A lifetime is some set of memory a reference may refer to. Consider:

fn foo<'a, 'b>(x: &'a str, y: &'b str) -> &'a str

Aren't 'a and 'b sets of memory a reference can refer to? As far as this function call is concerned, both 'a and 'b will live throughout, so it's not about life and death, it's about what memory the references may refer too.

Is a lifetime and a "provenance" the same thing?

2 comments

Provenance is a dynamic property of pointer values. The actual underlying rules that a program must follow, even when using raw pointers and `unsafe`, are written in terms of provenance. Miri (https://github.com/rust-lang/miri) represents provenance as an actual value stored alongside each pointer's address, so it can check for violations of these rules.

Lifetimes are a static approximation of provenance. They are erased after being validated by the borrow checker, and do not exist in Miri or have any impact on what transformations the optimizer may perform. In other words, the provenance rules allow a superset of what the borrow checker allows.
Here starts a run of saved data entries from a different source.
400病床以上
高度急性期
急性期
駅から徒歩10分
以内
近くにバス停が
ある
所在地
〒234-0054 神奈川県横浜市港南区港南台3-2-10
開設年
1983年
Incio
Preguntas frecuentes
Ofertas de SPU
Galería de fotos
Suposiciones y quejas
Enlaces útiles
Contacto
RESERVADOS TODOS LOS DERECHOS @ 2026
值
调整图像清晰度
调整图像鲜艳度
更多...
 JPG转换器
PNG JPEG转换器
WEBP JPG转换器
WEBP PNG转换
So this is about solidifying very specific semantics that are of more concern to projects like Miri than it is to regular users?

Speaking of Miri, is the long term goal to say for certain whether or not a program execution encountered UB? (Which is, of course, different than verifying it before execution at compile time.)
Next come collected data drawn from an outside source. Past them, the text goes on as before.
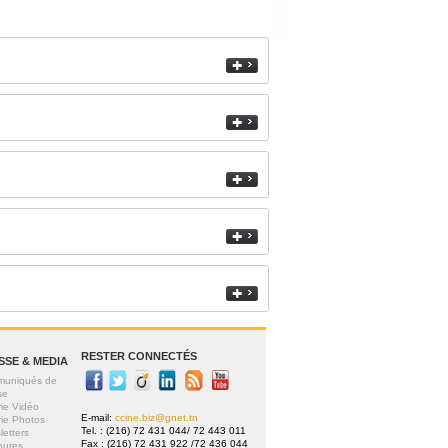
RESTER CONNECTÉS
SSE & MEDIA
uniqués de
se
rie Vidéo
E-mail:
ccine.biz@gnet.tn
rie Photos
Tel. : (216) 72 431 044/ 72 443 011
letters
Fax : (216) 72 431 922 /72 436 044
hures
It is about solidifying semantics, but those semantics are still a concern to regular users who are writing `unsafe` code, not just Miri.
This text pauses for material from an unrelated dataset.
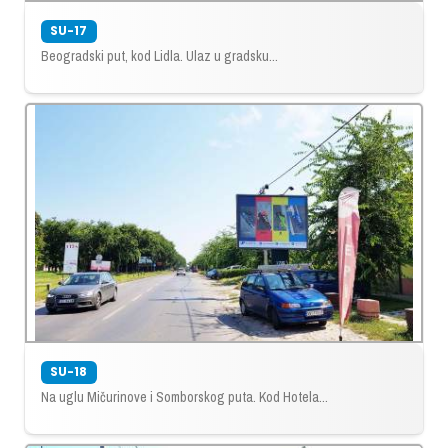
SU-17
Beogradski put, kod Lidla. Ulaz u gradsku...
SU-18
Na uglu Mičurinove i Somborskog puta. Kod Hotela...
As I understand it, Miri would like to be certain about the presence/absence of the UB of any particular program execution, but there will probably always be some cases it can't catch.

> Speaking of Miri, is the long term goal to say for certain whether or not a program execution encountered UB? (Which is, of course, different than verifying it before execution at compile time.)

That's more than a long term goal, that's the present behavior, to the extent that the UB rules are defined in the first place. Miri will tell you when it has to make approximating assumptions (e.g. accessing FFI or using nondeterministic operations), and it doesn't happen very often. This is very much the intent of the tool.

> Aren't 'a and 'b sets of memory a reference can refer to?

No, the set of memory the reference refers to is encoded by the reference's bits. Two references with the same lifetime can refer to different memory, and vice-versa. Lifetimes determine when the reference is valid.

I was speaking more abstractly.

Strictly speaking, a pointer points to 1 address, not a set.

Abstractly speaking, a lifetime represents a set of memory that lives a certain length of time, and thus also represents the set of memory a reference with that lifetime can reference.

It's just a different way of thinking about lifetimes which helped me understand them.

> a pointer points to 1 address, not a set.

Rust "fat pointers" like `&str` contain a length as well.

> represents the set of memory a reference with that lifetime can reference.

No, you can have memory that is alive for a particular lifetime but that you are not allowed to access via a pointer with said lifetime (because it's out of bounds).